El director del Observatorio, Federico Bernal, señala que "Chile es presentado como modelo a seguir en materia de lucha contra el cambio climático y sustitución de combustibles fósiles con tecnologías eólica y solar. Pues bien, siempre utilizando fuentes oficiales chilenas, nosotros encontramos que a siete años de lanzado su programa verde, nuestros vecinos incrementaron la quema de combustibles fósiles y sus importaciones; encontramos también que no redujeron los precios de la energía como se merece un pueblo que desde hace más de una década los paga entre los más caros del continente y, frutilla del postre, que se dispararon las emisiones de dióxido de carbono".

En efecto, el informe es contundente al respecto. Por ejemplo, se afirma que "A pesar de los 3.560 MW incorporados en energías eólica y solar desde 2010, la participación porcentual de los combustibles fósiles en cuanto a su potencia instalada se mantuvo casi inalterable entre 2014 y 2017 (inclusive)".

Lo interesante, no obstante, pasa por examinar la evolución de la matriz de generación, donde la participación del "… carbón se expandió un 85% desde 2010 y la de GNL un 63%". En este sentido, Bernal agrega que "el incremento de los combustibles fósiles en su conjunto fue del 30%, alcanzando el pico de mayor generación en 2016, seis años después de la puesta en marcha del programa renovable no convencional".


Fuente: Elaboración OETEC en base a Informe Diario a la CNE, CDEC-SIC.

Pero no terminan aquí los pésimos resultados, ya que las importaciones de carbón aumentaron un 66% entre 2010 y 2017 (meses enero a agosto), mientras que las de gas natural licuado un 59,3% en iguales años y períodos.

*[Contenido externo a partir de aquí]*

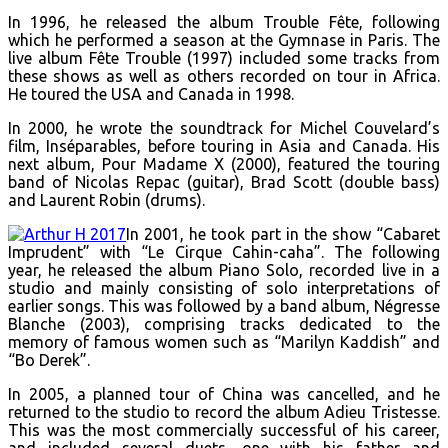
In 1996, he released the album Trouble Fête, following
which he performed a season at the Gymnase in Paris. The
live album Fête Trouble (1997) included some tracks from
these shows as well as others recorded on tour in Africa.
He toured the USA and Canada in 1998.
In 2000, he wrote the soundtrack for Michel Couvelard’s
film, Inséparables, before touring in Asia and Canada. His
next album, Pour Madame X (2000), featured the touring
band of Nicolas Repac (guitar), Brad Scott (double bass)
and Laurent Robin (drums).
In 2001, he took part in the show “Cabaret
Imprudent” with “Le Cirque Cahin-caha”. The following
year, he released the album Piano Solo, recorded live in a
studio and mainly consisting of solo interpretations of
earlier songs. This was followed by a band album, Négresse
Blanche (2003), comprising tracks dedicated to the
memory of famous women such as “Marilyn Kaddish” and
“Bo Derek”.
In 2005, a planned tour of China was cancelled, and he
returned to the studio to record the album Adieu Tristesse.
This was the most commercially successful of his career,
and included several duets, one with his father and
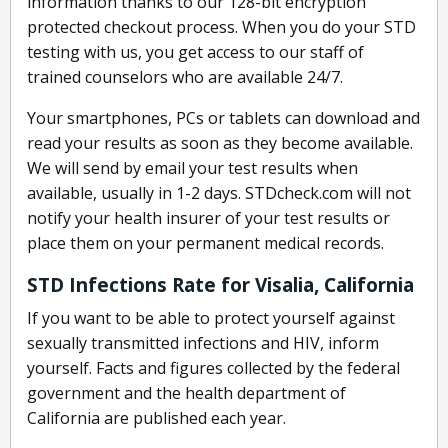
information thanks to our 128-bit encryption
protected checkout process. When you do your STD
testing with us, you get access to our staff of
trained counselors who are available 24/7.
Your smartphones, PCs or tablets can download and
read your results as soon as they become available.
We will send by email your test results when
available, usually in 1-2 days. STDcheck.com will not
notify your health insurer of your test results or
place them on your permanent medical records.
STD Infections Rate for Visalia, California
If you want to be able to protect yourself against
sexually transmitted infections and HIV, inform
yourself. Facts and figures collected by the federal
government and the health department of
California are published each year.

Fuente: Elaboración OETEC en base a datos de la Comisión Nacional de Energía, Energía Abierta. Informe "Resumen de importaciones" (noviembre de 2017).

Para el director del OETEC, "Esta mayor dependencia de los combustibles fósiles, sobre todo del carbón, obedece a la necesidad de complementar la intermitencia de las fuentes renovables eólica y solar, por un lado; y a la drástica caída en la hidráulica -renovable de base-, por el otro". Y agrega: "Este comportamiento es el mismo al hallado en todas las naciones que se vuelcan por una diversificación masiva en energías intermitentes, pero atacando las energías de base de nulas emisiones de CO2 como son la nuclear y la hidráulica. En el caso de Chile, se ataca la segunda".

¿Y cuál termina siendo el resultado de un programa donde la diversificación en energías del viento y del sol es un fin en sí mismo? Paradójicamente, en el incremento de las emisiones de los gases de efecto invernadero. Por más contradictorio que parezca, el informe del OETEC encontró que entre 2010 y 2015, las emisiones de CO2 crecieron un 19%, con las emisiones por la quema de carbón aumentando un 61%.


Fuente: Elaboración OETEC en base a datos de la Agencia Internacional de la Energía.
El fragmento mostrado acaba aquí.